Weighed down by heavy backpacks, we run as fast as our retired legs can to Gate 2 in the Athens airport. “Hurry! Hurry!” calls my husband as I scurry behind him.
We’ve just seen the flashing ‘final call’ on the departure screen for our flight to Crete. A late arrival from Munich results in this mad dash.
As we breathlessly arrive at secondary security the attendant shakes his head sympathetically and says, “Sorry, they’ve just closed the doors to the plane.” Breathing hard, our shoulders slumped and aching, we look at each other. Exhausted. Can’t believe our bad luck.
I have just insisted—no---demanded my husband turn around the rental car (when safely possible). Head back to flat ground. Driving along Cretan mountain roads is not for the faint-hearted.
Our one lane veered much too close to a death-defying drop. No guard rail protection from open space.
Just as we were about to turn the hairpin curve, a group of maddeningly stupid sheep ambled around the bend in front of us.
Where the devil were we supposed to go? Over the edge?
Still shiver thinking about it.
Dressed in black, wearing black sunglasses, black gloves, highly polished black boots, the Mexican federale cocks his finger at our car, pulls us over on the Isla del Carmen causeway. He motions to my husband: open the car window. Leans uncomfortably in too far. Says in fractured English, “you have committed an infracteeon”.
Sweat pours from my pores. Am drowning in my own perspiration. Hair wet. Stringy. Breathing laboured. Burning lungs. Thankful we sit in blackness so our guide can’t see me struggle to maintain equilibrium. Want to curl into the fetal position on the floor. Maybe air is cooler and not so fire-hot there. Steady beat of the drum is a rhythmic thump.... thump... thump. How much longer in this temazcal? Can we last this session of 45 minutes?
In the morning, following a hard travel day and restless sleep, we had just stepped from our small hotel onto the uneven, narrow sidewalk. Turned to our right. Out of thin air, he appeared on my left. A boy about eight with large brown eyes. He said nothing. But he raised his hand, waving fingers frantically in his mouth. I stopped. Stared. Then he vanished. Took mere seconds to process his gesture. The child was hungry. Asking for food. Quickly I looked around for him. He was gone.
Too many insectos in these tropical countries. Suddenly my husband beckons me to the baño. “Spider,” he whispers, “big one.” Points to an open drawer.
I gasp. Tarantula! Two of its black hairy legs dangle over the edge, poised as if ready to jump.
Oh, what to do? Although a whiz at defeating bugs, he is not sure how to tackle a 10 cm tarantula. Is it fast? Poisonous? Aggressive?
He runs for help from our Nica neighbour. While he’s gone, I nervously eye the tarantula in case it decides to scurry somewhere. Like towards ME.
My husband returns pronto with our Nica neighbour who sees the tarantula. Reaching into his back pocket, he brings out a metal tape measure. While we both watch in awe, he extends the tape to a desired length. Deftly, quickly, he places the end of the tape under the tarantula. Flips it out of the drawer. Immediately steps on it.
We stare at the scattered remains of the large black hairy intruder.
Then I think about all the other dark hiding places in our rented casa.
It was Valentine’s Day. Treated ourselves to a French restaurant. Little Paris, a small bistro---ten-minute walk from our condo---may be French in name and menu but its staff is Thai.
Sipping fine French wine, we dined on tender filet of beef, finishing with an ice cream dessert laced generously with a vodka sauce. With spirits high, appetites satiated, we began to thread our way back.

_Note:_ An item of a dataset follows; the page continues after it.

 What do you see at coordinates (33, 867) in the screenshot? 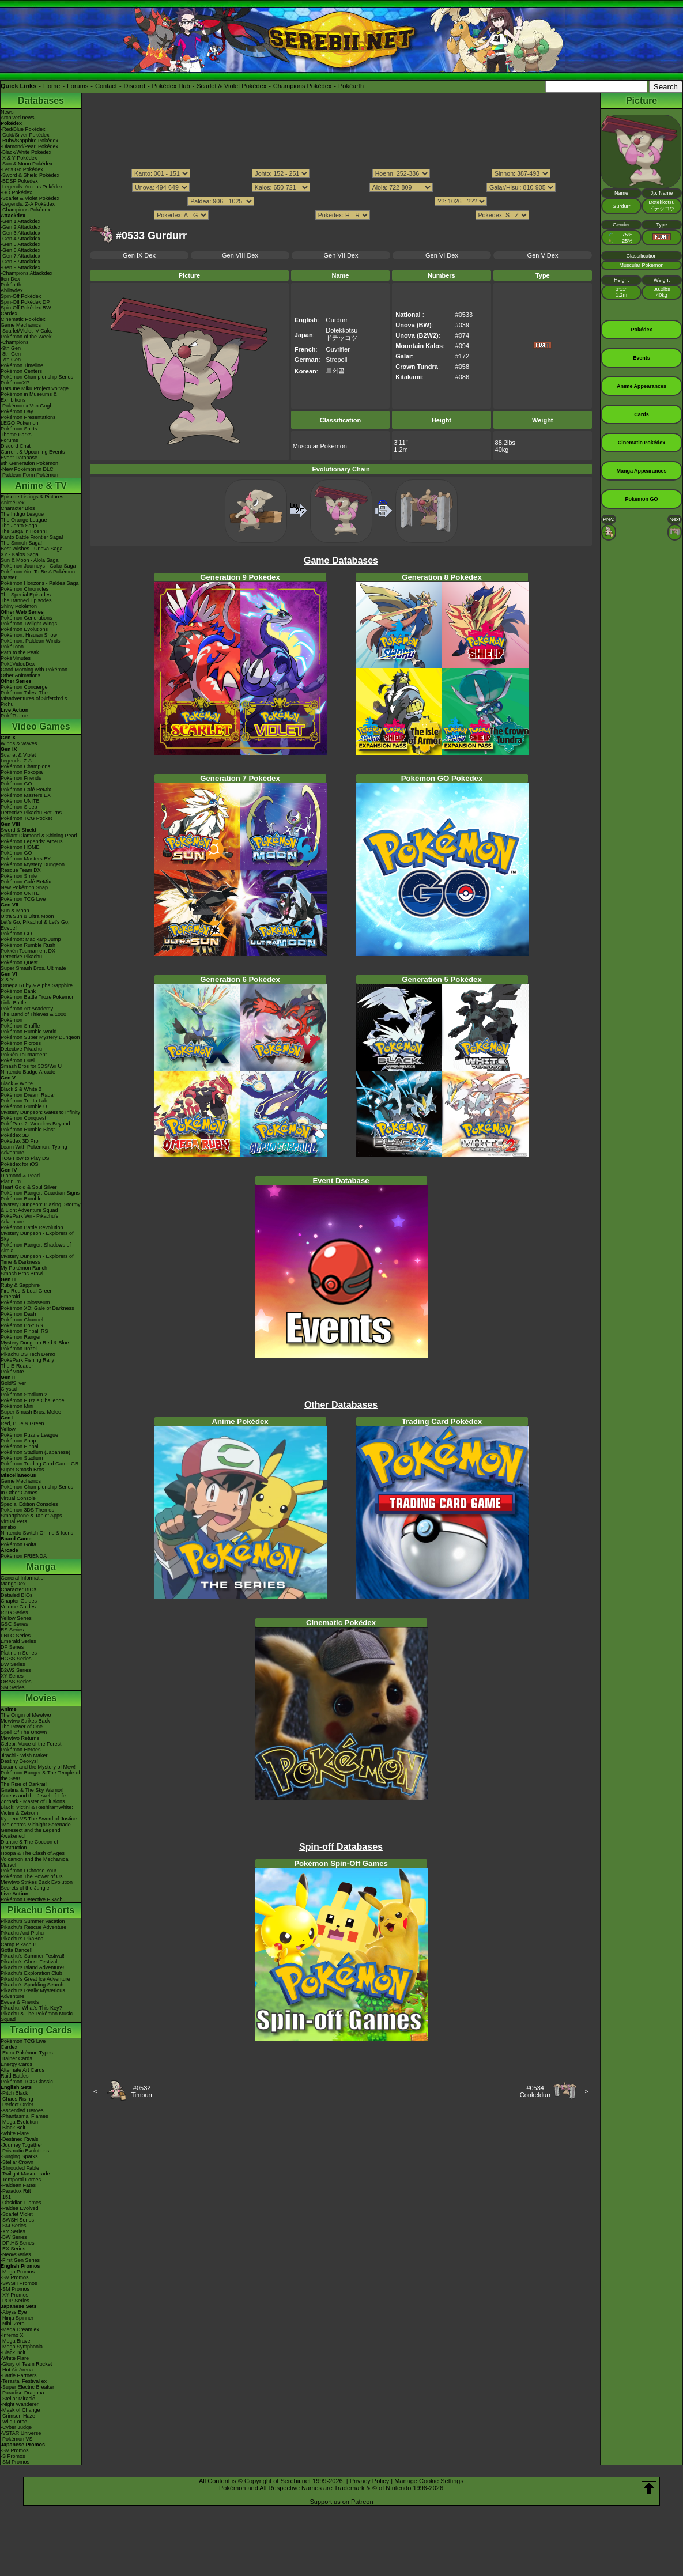
I see `Pokémon Mystery Dungeon Rescue Team DX` at bounding box center [33, 867].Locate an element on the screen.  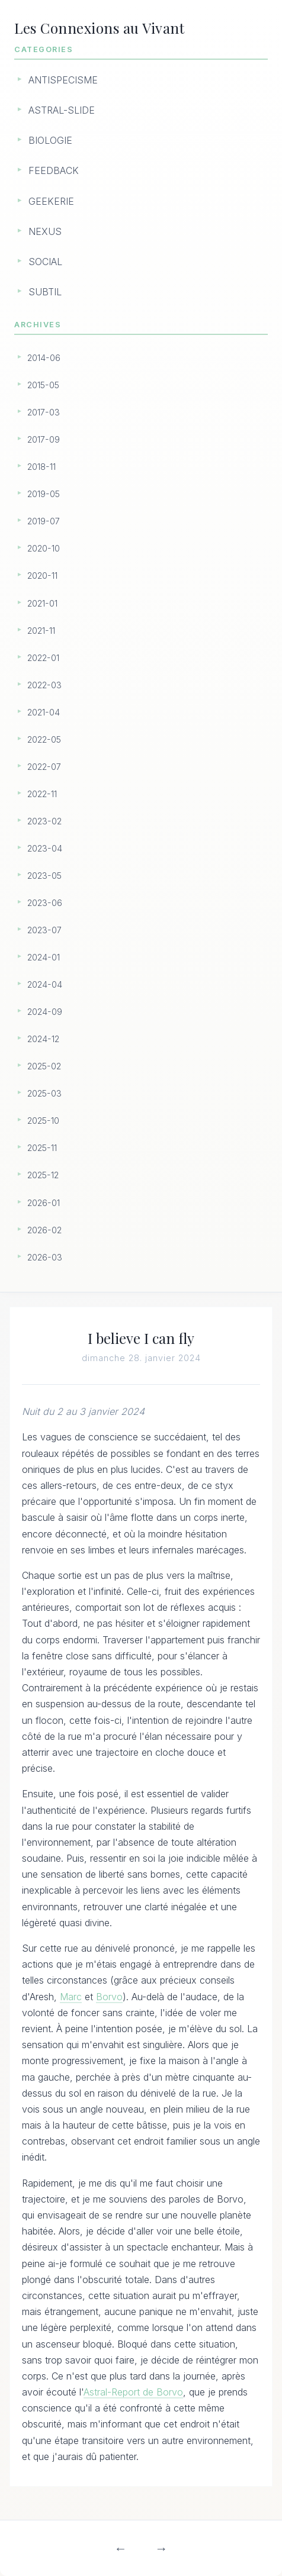
ASTRAL-SLIDE is located at coordinates (61, 110).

As usual, the street was choked with traffic: open back taxis, motorcycles, cars, bicycles, vendors, people, dogs, children, even horses. All vying for space along the route.

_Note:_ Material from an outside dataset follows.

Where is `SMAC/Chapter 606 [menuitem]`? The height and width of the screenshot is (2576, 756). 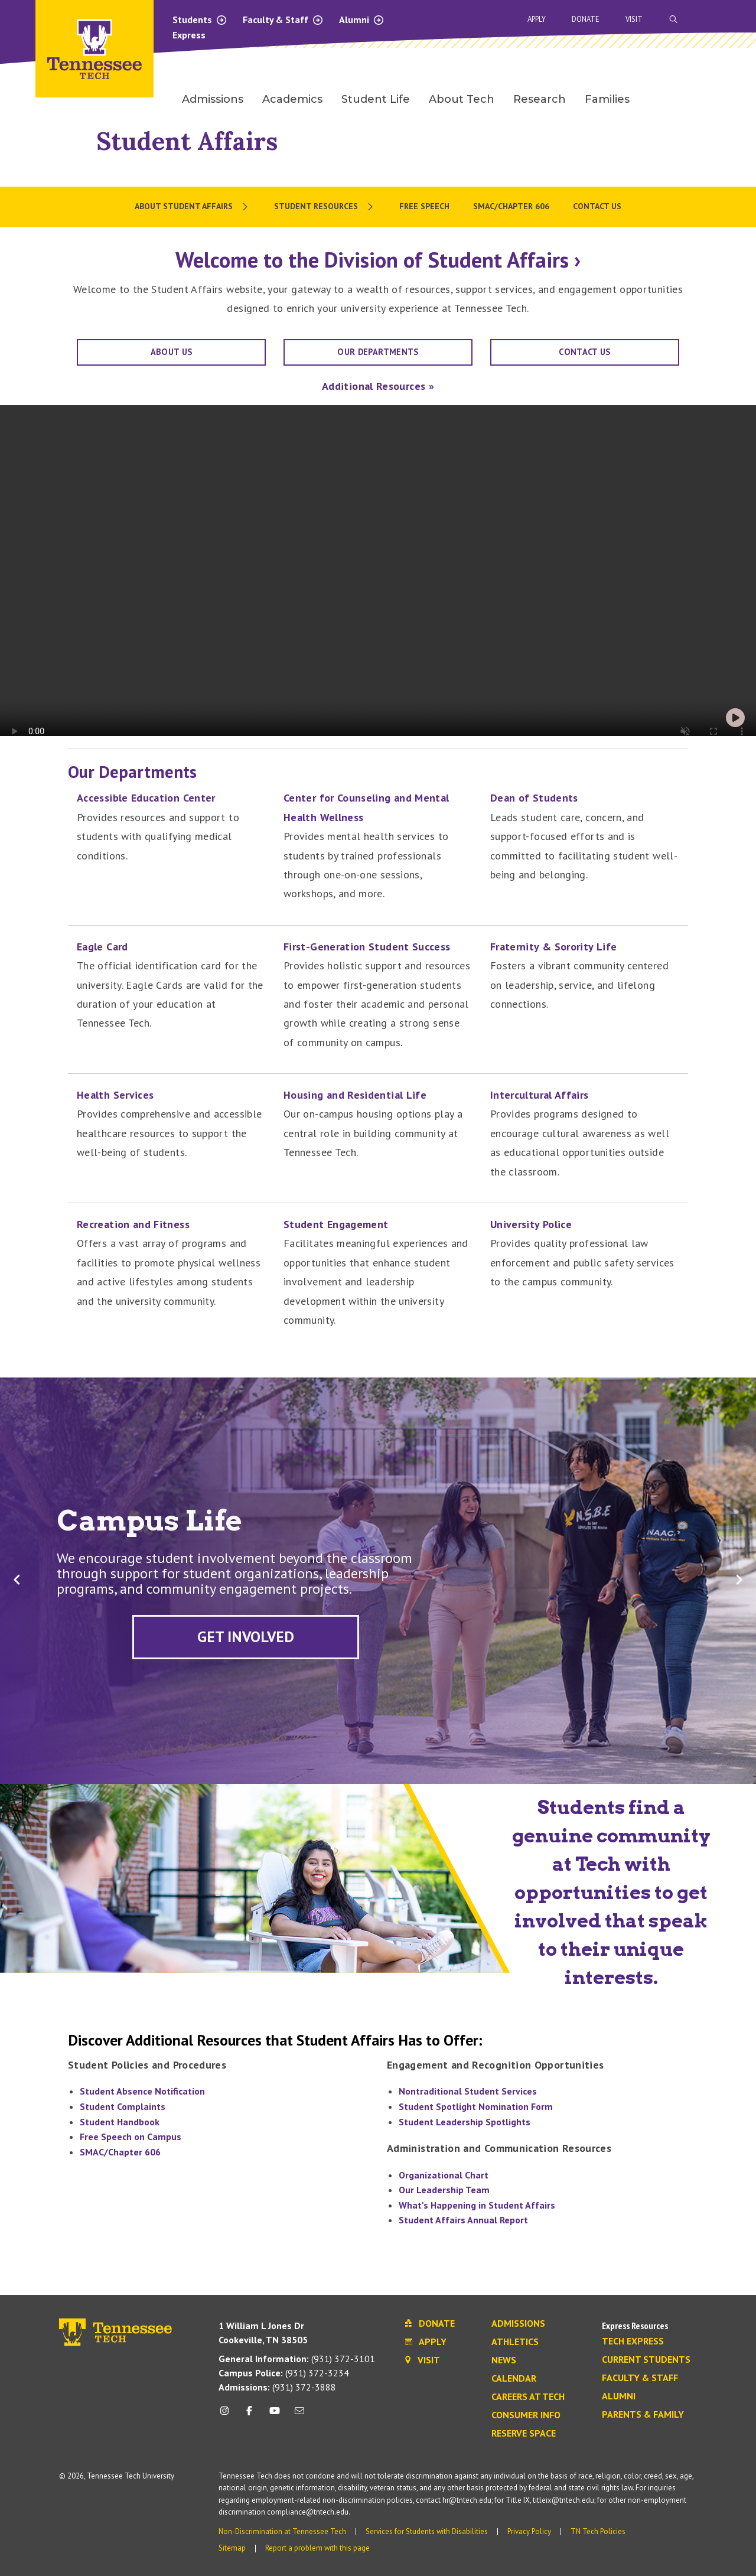 SMAC/Chapter 606 [menuitem] is located at coordinates (511, 206).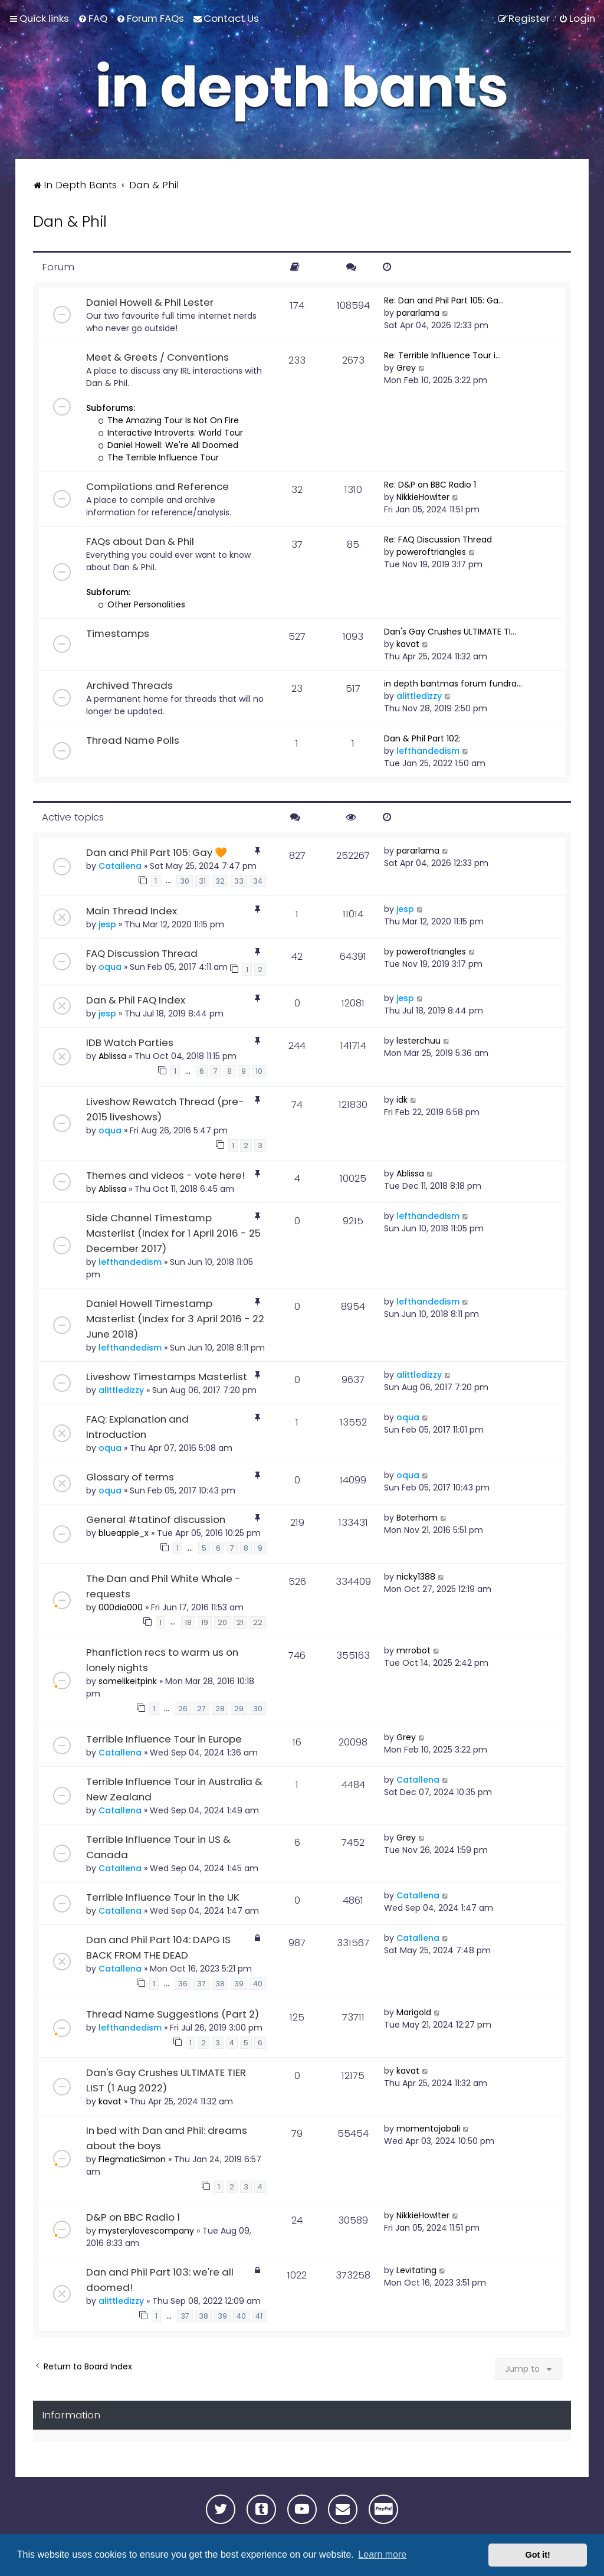  I want to click on General #tatinof discussion, so click(155, 1519).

Halfway home, my husband stopped. Gasped.
“My backpack! Left it at the restaurant! Have to go back!”
Just as we turned to return, a motorbike left the road and stopped in front of us.

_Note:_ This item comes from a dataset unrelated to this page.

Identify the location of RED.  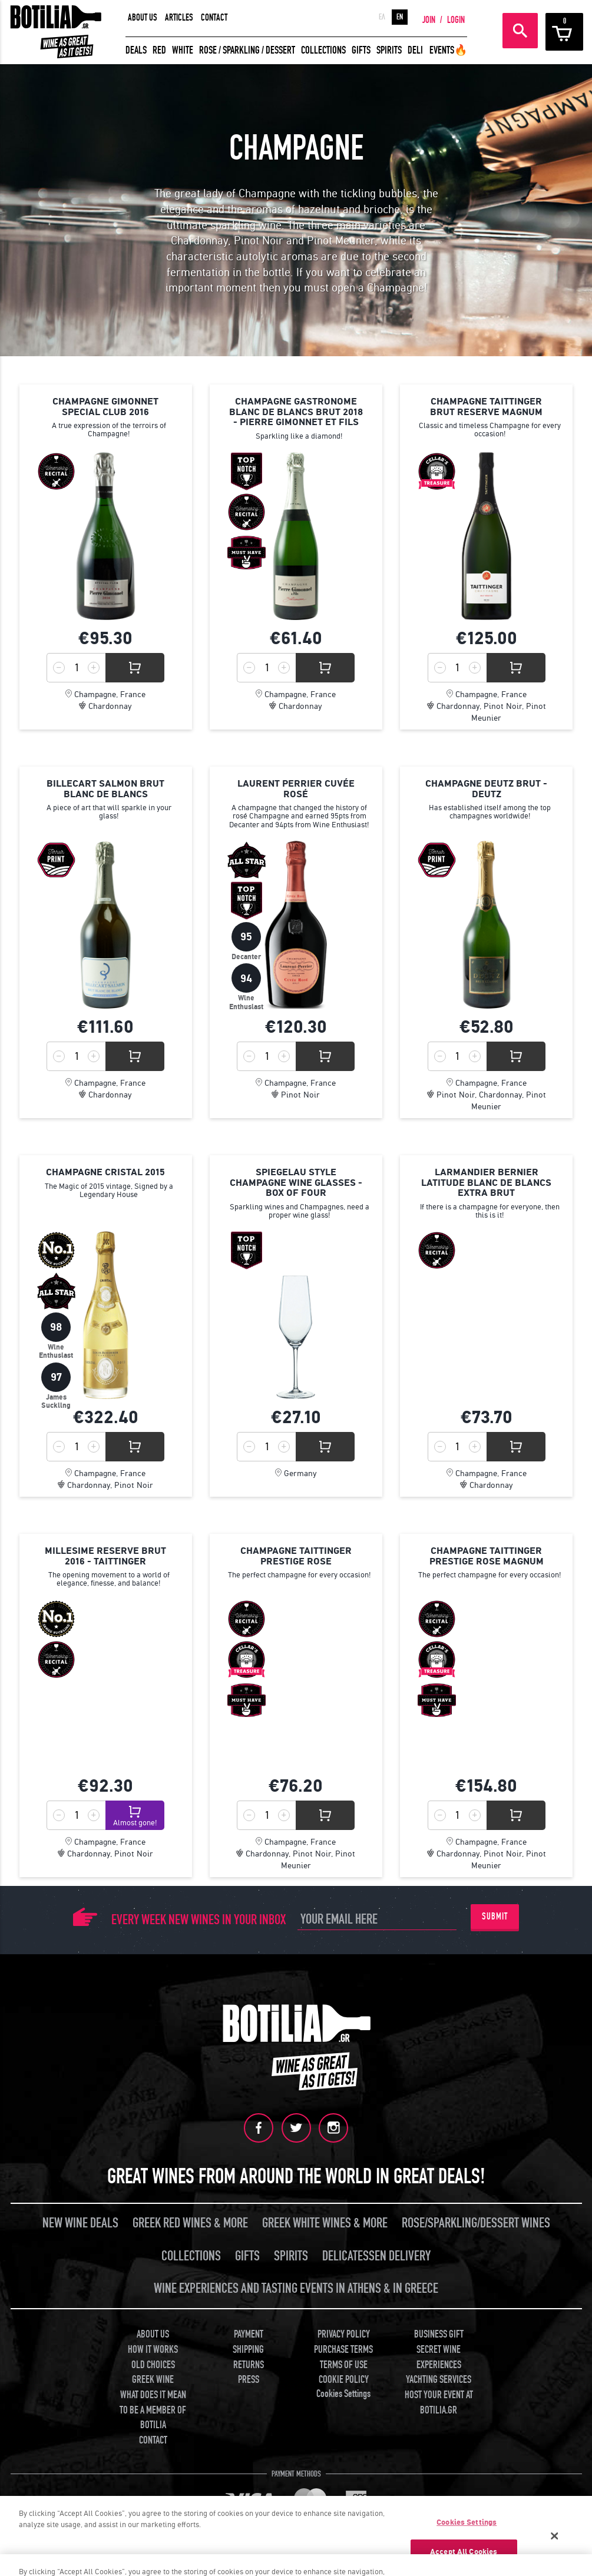
(159, 50).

“You forgot your backpack,” our waitress said. Hands it over with a smile.
Barely had time to utter thank you before she was back on her motorbike. Returning to the restaurant to serve more customers.
As soon as our guide dropped us off at the Souk (a smaller version of The Grand Bazaar in Istanbul) in Sousse, Ali appeared by our side.
I recognize you from the hotel, he said. I work there. My name is Ali. What are you looking for? Let me help you. You are very lucky. This is the final day of a three-day fair and prices are very good...I can take you to a special place for leather…
Hard to believe…
…that in this time of coronavirus, we will not travel. We will not have the privilege to experience new experiences.
Until we start again, what haunts me is this famous quote by Brazilian novelist Paulo Coelho: If you think adventure is dangerous, try routine. It's lethal.